*** Opening Supplied entries ***
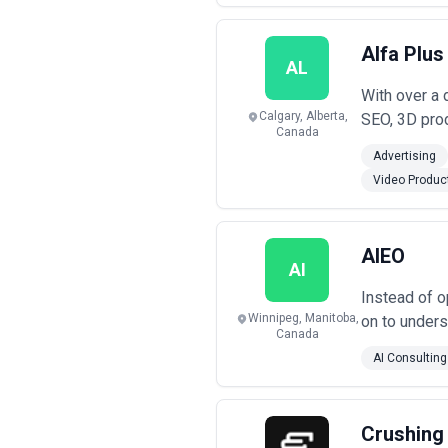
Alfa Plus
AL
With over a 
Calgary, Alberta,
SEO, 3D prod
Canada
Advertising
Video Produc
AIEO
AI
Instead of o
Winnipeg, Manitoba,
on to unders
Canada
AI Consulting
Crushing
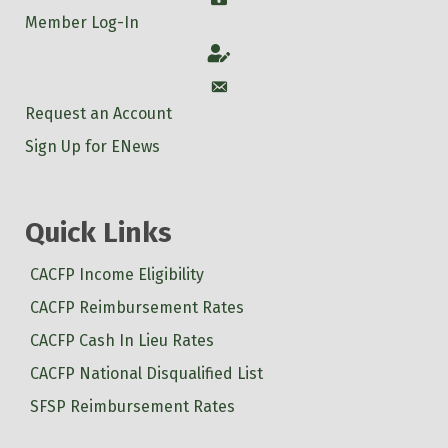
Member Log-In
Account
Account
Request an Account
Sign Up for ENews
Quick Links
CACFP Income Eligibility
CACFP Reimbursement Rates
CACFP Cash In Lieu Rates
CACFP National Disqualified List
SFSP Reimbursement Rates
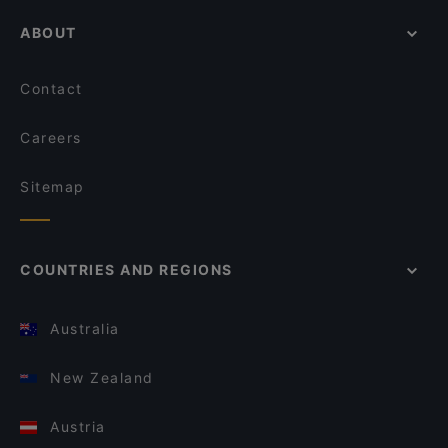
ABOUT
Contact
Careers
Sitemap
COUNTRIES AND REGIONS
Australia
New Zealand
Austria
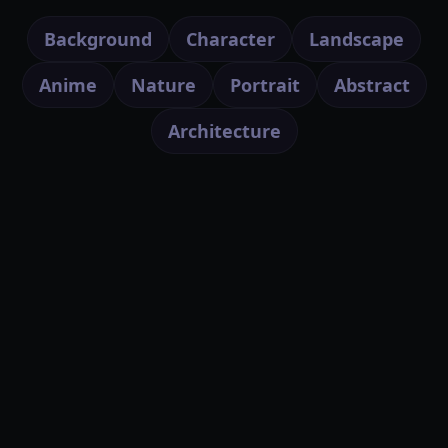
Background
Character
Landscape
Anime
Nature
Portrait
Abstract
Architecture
*** Closing Supplied entries ***
*** Opening Supplied entries ***
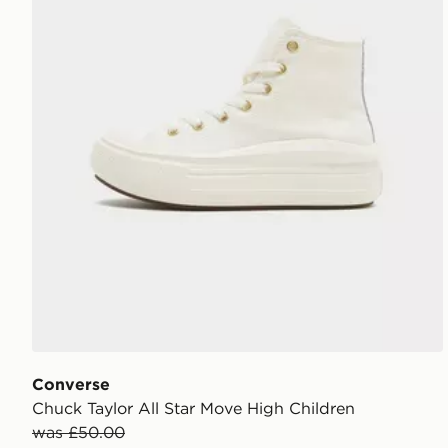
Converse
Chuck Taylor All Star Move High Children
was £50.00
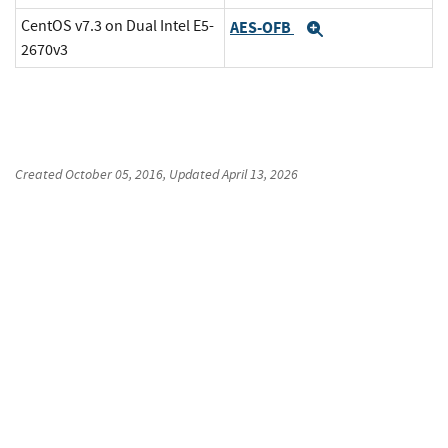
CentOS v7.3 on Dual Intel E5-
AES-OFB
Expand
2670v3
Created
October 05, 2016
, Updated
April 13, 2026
*** Closing Supplied entries ***
*** Opening Supplied entries ***
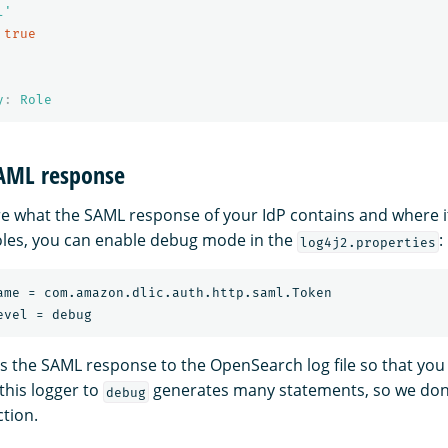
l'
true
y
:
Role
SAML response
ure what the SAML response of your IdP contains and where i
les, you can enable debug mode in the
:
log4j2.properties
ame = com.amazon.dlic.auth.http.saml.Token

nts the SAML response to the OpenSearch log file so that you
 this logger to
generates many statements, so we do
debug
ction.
*** Closing Supplied entries ***
§ What to work on
The lines holding the word "debug" are the answer. Find them in the entries and copy them.

§ Task output
les, you can enable debug mode in the
debug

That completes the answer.